Ironie du sort, peu après avoir posté ma note sur les travaux d’été (dans laquelle je parlais de refaire sa salle de bains), j’ai reçu ce petit mail :
« Je suis vivement intéressée par l'accessibilité de la douche italienne. Peut-on en installer même dans de vieux immeubles où à l'origine, il y a des baignoires et à qui s'adresser ? »
Ironie du sort, pas tout à fait en même temps… Parce que, la douche à l’italienne (ou douche de plain pied) est devenue une sorte de formule magique, un fantasme absolu pour qui refait/va refaire/compte refaire sa salle de bains. Et, c’est vrai, les avantages ne manquent pas :
Plus de vilain bac (invariablement blanc) et, par conséquent, plus d’obstacle à enjamber pour faire ses ablutions matinales.
On choisit le revêtement, ce qui permet d’intégrer au mieux la douche dans la salle de bains (sans rupture de style ou de matériaux).
Pas de porte, de pare-douche ou de rideau (dont on ne sait jamais très bien s’il faut le laisser ouvert ou fermé pour éviter la formation de moisissures).
Fini le pommeau maigrelet dont le flexible finit inexorablement par se tordre, s’entortiller et par ressembler à ces grattoirs métalliques avec lesquels on récure les casseroles. A la place : une pomme de douche XXL (enfin, on dit « pomme de tête » quand on est initié) fixée au plafond (sans flexible donc) et qui permet de retrouver les sensations d’une fine pluie d’été (pour ceux que le concept de pluie d’été fait rêver).

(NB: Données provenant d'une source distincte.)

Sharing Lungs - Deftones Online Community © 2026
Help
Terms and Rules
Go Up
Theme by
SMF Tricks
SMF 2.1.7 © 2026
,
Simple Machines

Mais l’argument ultime, surtout pour les grands gabarits comme moi (1,88 m au garrot, tout de même), c’est l’absence de pare-douche et de limites pour les dimensions de la douche. Vous savez de quoi je parle : qui n’a pas expérimenté (à l’hôtel, chez des amis, voire dans un appartement en location) ces « caissons» d’à peine 90 x 90 cm, que l’on ferme par une porte vaguement coulissante et dont les parois en PVC (auxquelles ont se heurte généralement une bonne dizaine de fois quand on se savonne les pieds) s’encrassent gentiment mais sûrement avec le temps et le mélange calcaire/shampoing/gel douche. Mais venons-en à l’objet de cette note : la douche à l’italienne, est-ce que ça peut s’installer n’importe où ? Dans l’absolu, oui. A quelques conditions toutefois :
Que l’étanchéité (au niveau du sol, comme au niveau des murs) soit réalisée de manière irréprochable.
Que la pente soit telle qu’il n’y ait aucun risque de stagnation de l’eau. Parce que si l’eau trouve un interstice dans lequel se glisser, c’est le dégât des eaux assuré.
Que la hauteur sous plafond soit suffisante pour que vous ne vous heurtiez pas à la fameuse douche de tête lorsque - pris d'un lyrisme matinal et enflammé - vous chantez Nicole Atkins ou le dernier morceau de MGMT (ah non, ça c'est moi, pardon...)

Les deux principaux fabricants de receveurs prêts à carreler présents sur le marché (Wedi et Lux) proposent des kits complets (bandes d’armature et d’étanchéité, siphon, etc.) pour réaliser le cuvelage, mais mieux vaut être un bricoleur averti.
Parce qu’il ne s’agit pas seulement de réussir cette étanchéité (ce qui n’est déjà pas une mince affaire), de réaliser la chape et de bien positionner (et, souvent, ajuster) le receveur selon l’emplacement du siphon... Il faut aussi l’habiller et passer des heures et des heures à créer le calepinage avec le revêtement de votre choix (carrelage, mosaïque, galets, etc.) pour qu’il facilite l’évacuation de l’eau, puis réaliser les joints... Ouf !
Euh non, pas "Ouf", il reste encore les travaux de plomberie pure.
Bref, c’est plutôt une mission à confier à un (très bon) plombier… Lui seul vous fournira toutes les garanties, dont la fameuse garantie décennale en cas de problème (fuite, infiltration, etc.).